If our evaluation dataset $\mathcal{D}$ contains all of the examples we care about, then we don’t need any further uncertainty quantification. An example of such a case is when we want to benchmark a model only on adding two three-digit integers. We can simply enumerate the space of all data points and see how many times our model gets it correctly. If two models have average accuracies of 0.9 and 0.8, then we can say, for certain, that the former is superior to the latter, in the sense that if we randomly choose two three-digit numbers, the former model is more accurate in its calculation of their sum than does the latter.
This, however, is not what we usually mean. Generally, the space of all examples we wish to evaluate a model with is very large or even unenumerable. Thus, $\mathcal{D}$ is only a subset of that space. Having only \(\hat{S}_{\mathcal{M}}\), can we say anything about the performance of $\mathcal{M}$ if we had access to the entire (hypothetical) space of examples?
“True” performance
Suppose the entries $(x_i, y_i)$ are sampled independently from an unknown distribution $p$ defined over $(\mathcal{X}, \mathcal{Y})$, the space of all possible values. In this case, we are most likely interested in another quantity, the theoretical performance of model $\mathcal{M}$ expected over the entire distribution $p$:
\[S_\mathcal{M} = \mathbb{E}_{(X, Y) \sim p} [f(X, Y; M)]. \nonumber\]While this quantity is unknown, if we assume that the dataset $\mathcal{D}$ is an independent and identically distributed (i.i.d.) sample from $p$, then the statistic \(\hat{S}_{\mathcal{M}}\) gives us an unbiased estimate of $S_\mathcal{M}$. So far, so good.
In addition to giving a single point estimate, we can calculate a confidence interval to report what we think is a range of plausible values. First, the standard error of the mean can be estimated as
\[\text{SE}_{\mathcal{M}} = \frac{1}{\sqrt{n}} \sqrt{\frac{1}{n-1} \sum_{i=1}^{n} (f(x_i, y_i; \mathcal{M}) - \hat{S}_\mathcal{M})^2}. \nonumber\]If our assumption is correct, the quantity \(\frac{\hat{S}_{\mathcal{M}} - S_{\mathcal{M}}}{\text{SE}_{\mathcal{M}}}\) follows the student’s t distribution with $n-1$ degrees of freedom. Thus, a $100\alpha\%$ confidence interval can be estimated as
\[\hat{S}_{\mathcal{M}} \pm t_{1 - \frac{\alpha}{2}, n-1} \times \text{SE}_{\mathcal{M}}, \nonumber\]where $t_{1 - \frac{\alpha}{2}, n-1}$ is the critical value of the t distribution corresponding to the two-sided $100\alpha\%$ interval.
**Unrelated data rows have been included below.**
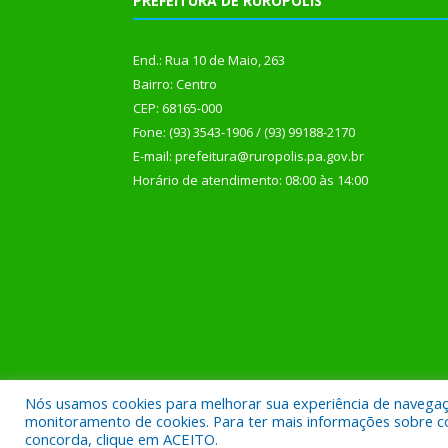
PREFEITURA DE RURÓPOLIS
End.: Rua 10 de Maio, 263
Bairro: Centro
CEP: 68165-000
Fone: (93) 3543-1906 / (93) 99188-2170
E-mail: prefeitura@ruropolis.pa.gov.br
Horário de atendimento: 08:00 às 14:00
Nós usamos cookies para melhorar sua experiência de navegação
Todos os direitos reservados a Prefeitura Municipal
monitoramento de cookies. Para ter mais informações sobre como
concorda, clique em ACEITO.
This leads us to Miller’s suggestion: Instead of reporting just $\hat{S}_{\mathcal{M}}$, report the 95% CI around that average as well. It allows us to show how tight our range of guesses for model $\mathcal{M}$’s theoretical or “true” performance is.
Conclusion
All of this is covered in every statistics 101 class. What I want to emphasize, though, is that
If we are only talking about the model’s performance with respect to the dataset $\mathcal{D}$, then reporting \(\hat{S}_{\mathcal{M}}\) is enough. As a consequence, if we have another model $\mathcal{N}$ with performance \(\hat{S}_{\mathcal{N}}\) such that \(\hat{S}_{\mathcal{N}} < \hat{S}_{\mathcal{M}}\), we can say for certain that $\mathcal{M}$ is objectively better than $\mathcal{N}$ in this dataset.
If we want to make an inference about the theoretical performance of $\mathcal{M}$, though, it is important to inform the readers of how confident we are about this estimate via, for example, the standard error or confidence interval. Thus, if we have \(\hat{S}_{\mathcal{N}} < \hat{S}_{\mathcal{M}}\), we cannot say for certain that $\mathcal{M}$ is better than $\mathcal{N}$. After all, $\mathcal{M}$ can just be luckier with this dataset. What allows us to make a more robust claim is via hypothesis testing.
I don’t think either way is “wrong.” What’s important is we should be clear about what our reported numbers represent. I suspect that the majority of cases fall under (2), and thus I endorse Miller’s suggestion.